Molina speelde acht wedstrijden in het eerste elftal van Boca Juniors. Die club verhuurde hem anderhalf jaar aan zowel Defensa y Justicia als Rosario Central. Hij speelde 66 wedstrijden in Argentinië voordat hij de interesse genoot vanuit Europa.
Op 15 september 2020 trok Molina transfervrij naar Udinese, waar hij een vijfjarig contract tekende. Daar was hij meteen basisspeler en speelde hij het merendeel van de wedstrijden. In zijn tweede seizoen in Italië scoorde hij als rechtsback liefst acht doelpunten. Udinese speelde met vijf verdedigers, waardoor Molina als opkomende rechtsback vaak voor de goal verscheen. In twee jaar kwam hij tot 68 wedstrijden en tien goals.

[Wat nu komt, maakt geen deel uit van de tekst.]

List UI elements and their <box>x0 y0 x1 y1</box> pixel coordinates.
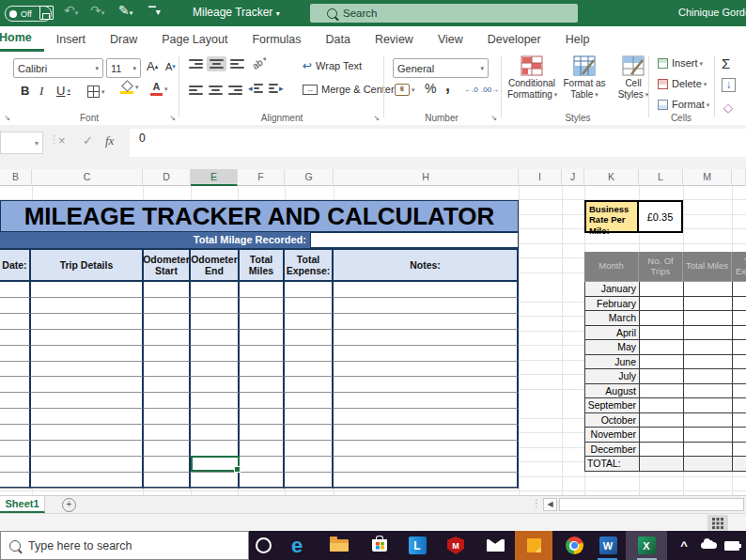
table-cell[interactable] <box>31 457 144 473</box>
delete-cells-button[interactable]: Delete <box>658 78 707 89</box>
table-cell[interactable] <box>191 282 240 298</box>
table-cell[interactable] <box>285 441 334 457</box>
summary-value-cell[interactable] <box>684 297 733 312</box>
table-cell[interactable] <box>191 425 240 441</box>
summary-value-cell[interactable] <box>684 398 733 413</box>
table-cell[interactable] <box>191 314 240 330</box>
decrease-indent-icon[interactable]: ◂ <box>248 84 263 93</box>
edge-icon[interactable]: e <box>285 531 309 560</box>
redo-icon[interactable]: ↷▾ <box>90 3 104 18</box>
column-header-E[interactable]: E <box>191 169 238 186</box>
summary-value-cell[interactable] <box>640 413 684 428</box>
conditional-formatting-button[interactable]: Conditional Formatting <box>507 55 556 100</box>
selected-cell[interactable] <box>191 456 240 472</box>
comma-style-icon[interactable]: , <box>445 76 450 96</box>
table-cell[interactable] <box>31 441 144 457</box>
table-cell[interactable] <box>144 314 191 330</box>
table-cell[interactable] <box>240 425 285 441</box>
summary-value-cell[interactable] <box>684 355 733 370</box>
middle-align-icon[interactable] <box>207 56 226 71</box>
summary-value-cell[interactable] <box>733 428 746 443</box>
summary-value-cell[interactable] <box>733 369 746 384</box>
column-header-L[interactable]: L <box>639 169 683 186</box>
bold-button[interactable]: B <box>21 84 29 98</box>
table-cell[interactable] <box>31 346 144 362</box>
summary-value-cell[interactable] <box>684 443 733 458</box>
table-cell[interactable] <box>285 282 334 298</box>
underline-button[interactable]: U <box>56 84 70 98</box>
summary-value-cell[interactable] <box>733 355 746 370</box>
table-cell[interactable] <box>0 473 31 489</box>
summary-value-cell[interactable] <box>640 369 684 384</box>
summary-value-cell[interactable] <box>684 413 733 428</box>
tray-chevron-up-icon[interactable]: ^ <box>675 531 693 560</box>
format-cells-button[interactable]: Format <box>658 99 709 110</box>
summary-value-cell[interactable] <box>640 297 684 312</box>
summary-total-cell[interactable] <box>640 457 684 472</box>
table-cell[interactable] <box>285 425 334 441</box>
table-cell[interactable] <box>144 330 191 346</box>
table-cell[interactable] <box>285 346 334 362</box>
summary-value-cell[interactable] <box>640 355 684 370</box>
summary-value-cell[interactable] <box>640 443 684 458</box>
tab-view[interactable]: View <box>426 26 475 52</box>
table-cell[interactable] <box>191 377 240 393</box>
save-icon[interactable] <box>39 6 54 20</box>
table-cell[interactable] <box>240 473 285 489</box>
summary-value-cell[interactable] <box>733 326 746 341</box>
titlebar-search-box[interactable]: Search <box>310 4 578 23</box>
decrease-decimal-icon[interactable]: .00→ <box>481 86 499 94</box>
table-cell[interactable] <box>240 346 285 362</box>
fill-handle[interactable] <box>234 466 241 473</box>
table-cell[interactable] <box>31 330 144 346</box>
format-as-table-button[interactable]: Format as Table <box>560 55 609 100</box>
summary-value-cell[interactable] <box>733 311 746 326</box>
wrap-text-button[interactable]: ↩ Wrap Text <box>303 59 362 72</box>
merge-center-button[interactable]: ↔ Merge & Center <box>303 84 403 95</box>
summary-value-cell[interactable] <box>684 311 733 326</box>
table-cell[interactable] <box>334 377 519 393</box>
summary-value-cell[interactable] <box>684 384 733 399</box>
table-cell[interactable] <box>144 298 191 314</box>
table-cell[interactable] <box>0 457 31 473</box>
fill-color-icon[interactable] <box>120 81 139 94</box>
increase-font-icon[interactable]: A▴ <box>147 59 158 73</box>
account-name[interactable]: Chinique Gordo <box>678 7 746 18</box>
table-cell[interactable] <box>285 409 334 425</box>
table-cell[interactable] <box>31 473 144 489</box>
number-format-select[interactable]: General▾ <box>393 58 489 78</box>
align-left-icon[interactable] <box>189 86 203 95</box>
align-right-icon[interactable] <box>228 86 242 95</box>
column-header-D[interactable]: D <box>143 169 191 186</box>
table-cell[interactable] <box>334 393 519 409</box>
table-cell[interactable] <box>191 441 240 457</box>
table-cell[interactable] <box>285 330 334 346</box>
table-cell[interactable] <box>31 362 144 378</box>
business-rate-value[interactable]: £0.35 <box>639 202 681 231</box>
table-cell[interactable] <box>31 298 144 314</box>
enter-icon[interactable]: ✓ <box>83 133 93 148</box>
undo-icon[interactable]: ↶▾ <box>64 3 78 18</box>
column-header-M[interactable]: M <box>683 169 732 186</box>
mail-icon[interactable] <box>483 531 507 560</box>
table-cell[interactable] <box>240 298 285 314</box>
table-cell[interactable] <box>31 425 144 441</box>
tab-page-layout[interactable]: Page Layout <box>149 26 240 52</box>
table-cell[interactable] <box>144 409 191 425</box>
table-cell[interactable] <box>0 409 31 425</box>
column-header-C[interactable]: C <box>32 169 143 186</box>
font-dialog-launcher-icon[interactable]: ↘ <box>168 114 177 122</box>
table-cell[interactable] <box>334 330 519 346</box>
table-cell[interactable] <box>0 393 31 409</box>
autosum-icon[interactable]: Σ <box>722 55 730 71</box>
table-cell[interactable] <box>0 282 31 298</box>
excel-icon[interactable]: X <box>626 531 667 560</box>
summary-value-cell[interactable] <box>640 311 684 326</box>
bottom-align-icon[interactable] <box>230 59 244 69</box>
column-header-I[interactable]: I <box>519 169 562 186</box>
table-cell[interactable] <box>0 425 31 441</box>
increase-decimal-icon[interactable]: ←.0 <box>464 86 478 94</box>
table-cell[interactable] <box>144 473 191 489</box>
fill-icon[interactable]: ↓ <box>722 78 736 92</box>
tab-draw[interactable]: Draw <box>98 26 149 52</box>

Op 28 juli werd bekend dat Atlético Madrid, gecoacht door landgenoot Diego Simeone, tien miljoen euro overhad voor Molina, waar door bonussen nog maximaal vijf miljoen bij kon komen. Op 15 augustus maakte hij zijn debuut en speelde hij negentig minuten tegen Getafe in een 3-0 overwinning. In zijn tweede wedstrijd, tegen Villarreal pakte hij in de blessuretijd een directe rode kaart, waardoor hij twee wedstrijden moest toekijken.